Branche ferroviaire : l'UTP propose deux accords à la signature

Mardi 7 Décembre 2021

"Classifications et rémunérations" et "Sac à dos social". Ce jeudi 2 décembre, l’UTP a transmis, pour signature, deux accords aux organisations syndicales représentatives de la branche ferroviaire : CGT Cheminots, UNSA Ferroviaire, Sud Rail et CFDT-FGTE Cheminots. Le premier accord porte sur les classifications et rémunérations et le second concerne les garanties sociales, autres que celles déjà prévues par la loi, attachées aux salariés transférés dans le cadre de l’ouverture à la concurrence des services publics de transport ferroviaire de voyageurs. Ces deux nouveaux accords constituent une étape majeure dans la construction de la branche ferroviaire. 

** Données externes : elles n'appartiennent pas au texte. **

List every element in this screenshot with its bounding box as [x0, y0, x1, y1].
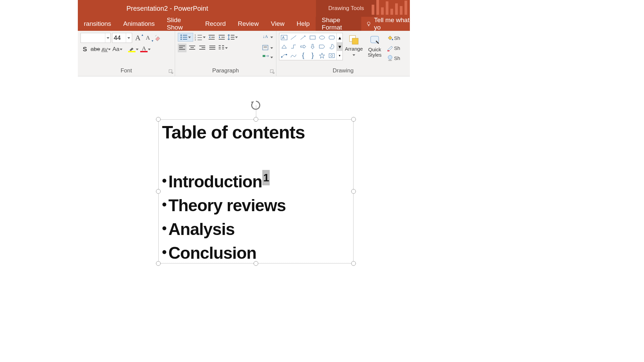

Ce jeudi 2 décembre, l’UTP a envoyé aux organisations représentatives de la branche ferroviaire : CGT Cheminots (représentant 37,8% des salariés), UNSA Ferroviaire (26,74%), Sud Rail (19,24%) et CFDT-FGTE Cheminots (16,22%), deux accords sur les classifications et rémunérations et sur les garanties sociales « autres que celles prévues par loi » attachées aux salariés transférés dans le cadre de l’ouverture à la concurrence des services publics de transport ferroviaire de voyageurs.

Classifications et rémunérations

L’accord sur les classifications et rémunérations permet de déterminer les règles de classification des emplois et les rémunérations minimales garanties applicables aux salariés, au regard de leur emploi, dans les différentes entreprises de la branche, quelles que soient leur taille ou leur activité. Il constitue, à ce titre, un volet essentiel de la construction de la convention collective nationale de la branche engagée par les partenaires sociaux depuis décembre 2013. 

L’accord sur les classifications et rémunérations intègre, par ailleurs, un volet sur les facilités de circulation en donnant la possibilité aux entreprises de la branche, qui n’en disposaient préalablement pas, d’ouvrir le bénéfice des facilités de circulation de loisir à leurs salariés, leurs retraités et ayants droits par accord collectif ou décision unilatérale.

Sac à dos social

L’accord sur le « sac à dos social » définit, quant à lui, au-delà des règles déjà prévues par la loi (garanties de l’emploi et de rémunération, affiliation au régime spécial de retraite), les règles de transfert des garanties sociales dont ils bénéficiaient, telles que le maintien dans leur logement locatif, l’accès à la médecine de soins SNCF, la continuité des facilités de circulation, le devenir de leur compte-épargne temps, etc., chez leur nouvel employeur.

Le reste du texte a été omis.